Washington (DC) National Era, “A Mistake,” August 13, 1857

    Source citation
    “A Mistake,” Washington (DC) National Era, August 13, 1857, p. 131: 1.
    Original source
    Richmond (VA) Whig
    Newspaper: Publication
    Washington National Era
    Newspaper: Headline
    A Mistake
    Newspaper: Page(s)
    131
    Newspaper: Column
    1
    Type
    Periodical
    Date Certainty
    Exact
    Transcriber
    Meghan Fralinger, Dickinson College
    Transcription date
    The following text is presented here in complete form, as it originally appeared in print.  Spelling and typographical errors have been preserved as in the original. 

    A MISTAKE. - The Washington States quotes the following somewhat remarkable paragraphs from the Richmond Whig:

    “But, as we have said, when the admission of Kansas shall practically conclude the whole controversy on the vexed subject of Slavery, neither we nor any Southern man could then have the slightest hesitation in co-operating with any man or set of men at the North, upon a platform made up of other issues and new measures.
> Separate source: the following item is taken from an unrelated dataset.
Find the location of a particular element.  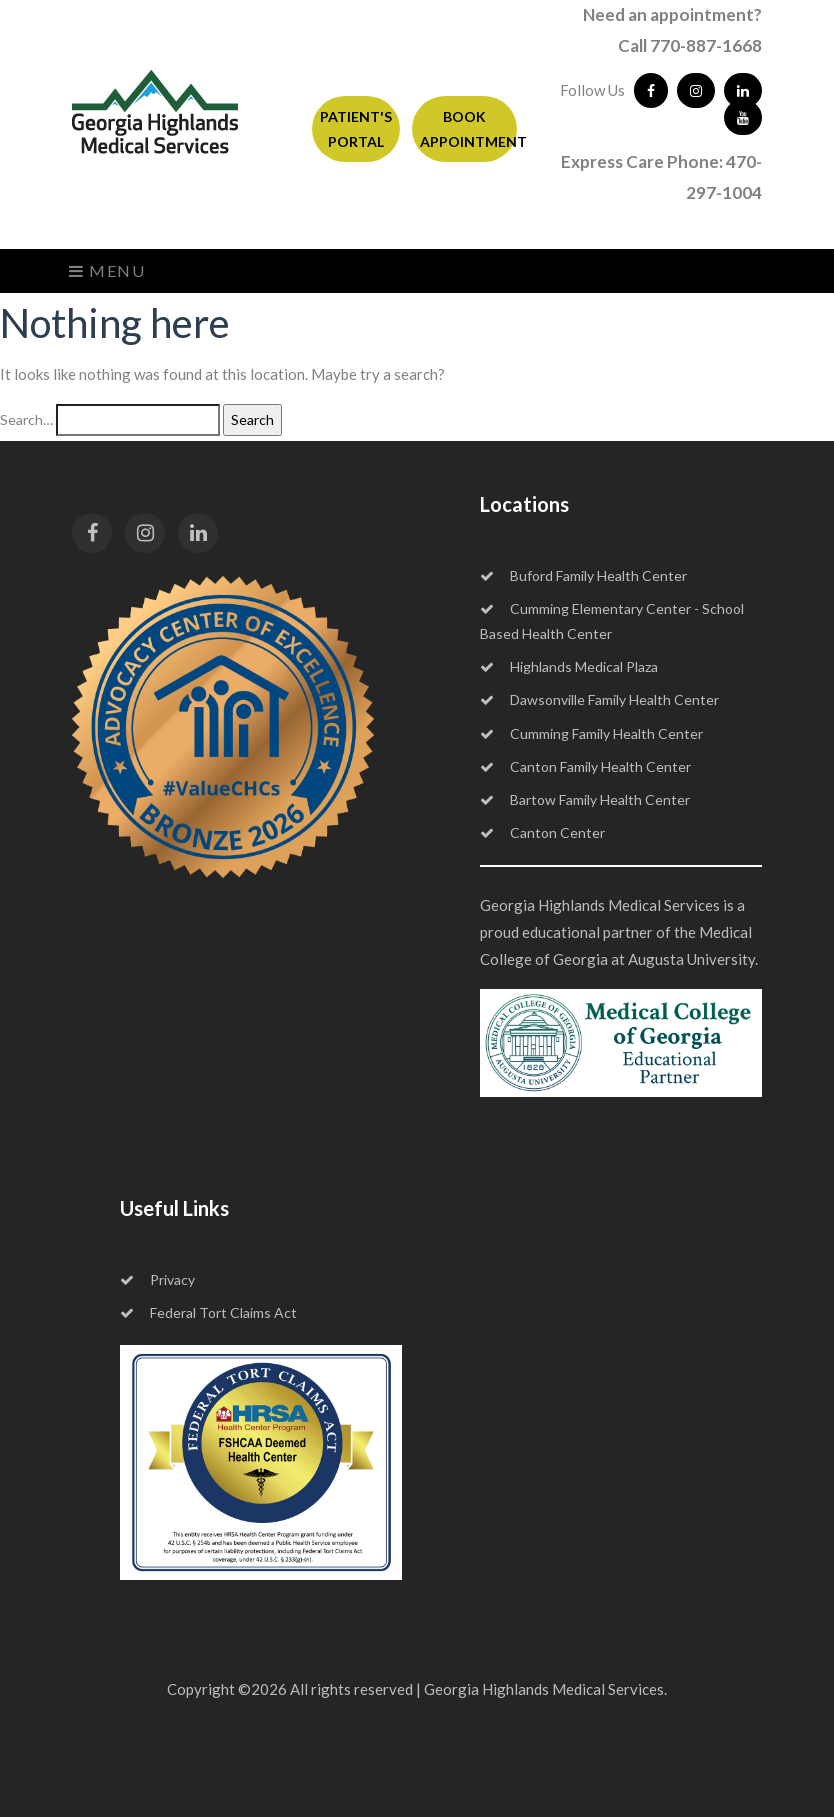

Cumming Elementary Center - School Based Health Center is located at coordinates (612, 621).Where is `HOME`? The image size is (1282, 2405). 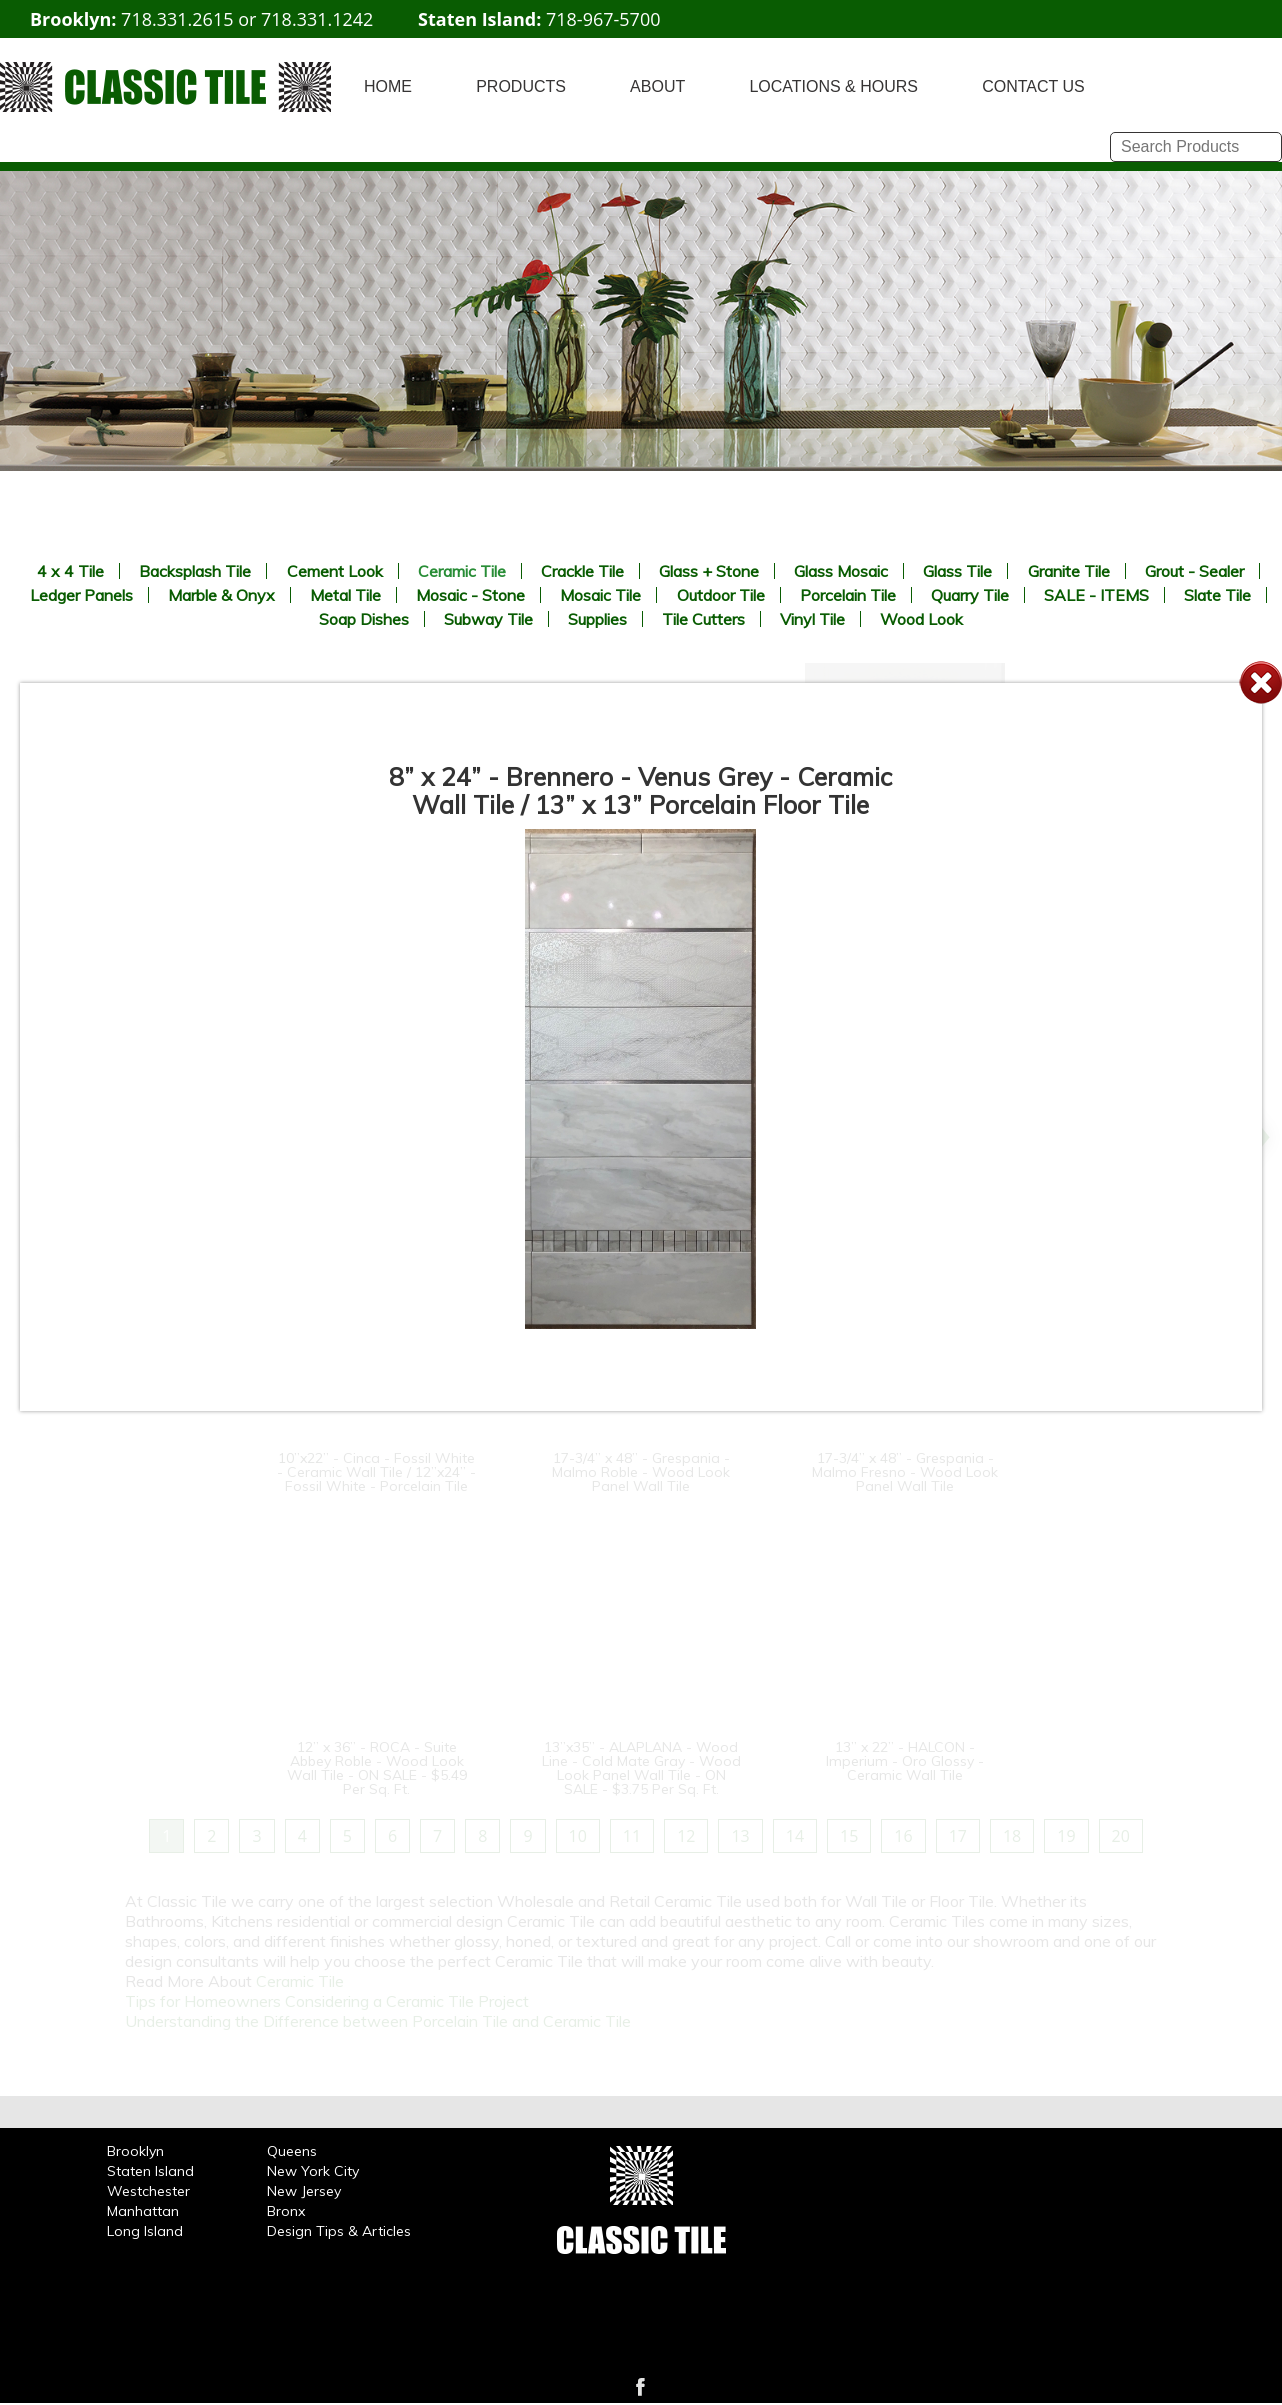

For example, in the matter of a distribution of the public lands among all the States, would we not be justified in standing shoulder to shoulder with anybody-even with those who may have been known heretofore as the rankest and uncompromising of Black Republicans? We surely would; and so in regard to any other measures or principle, which has no necessary or legitimate connection with any projects or designs against the constitutional rights of the South.

    “The question of Slavery in the Territories being out of view in the canvass of 1860, and consequently all merely sectional parties disbanded and dissolved, we hold ourselves in readiness to support the great Opposition party which shall than be organized, in compact and solid array, against the Democracy. And with a thorough and complete organization of all the elements opposed to Democracy, that motley and miscellaneous, that hypocritical and dangerous spoils-loving concern called the National Democracy, will encounter a defeat compared with which the signal overthrow of 1810 was scarcely a circumstance.”

    The States seem to think that this language signifies a future alliance between the enemies of the Administration in the South and the great Republican party in the North, and, as if to frighten its Richmond contemporary, professed to quote some startling opinions of “Black Republican” leaders. Among them are mentioned Rev. Mr. Fess, Abby Kelly Foster, Mr. Garrison, and Wendell Phillips-persons who are to more members of the Republican party than in Major Heiss of the States.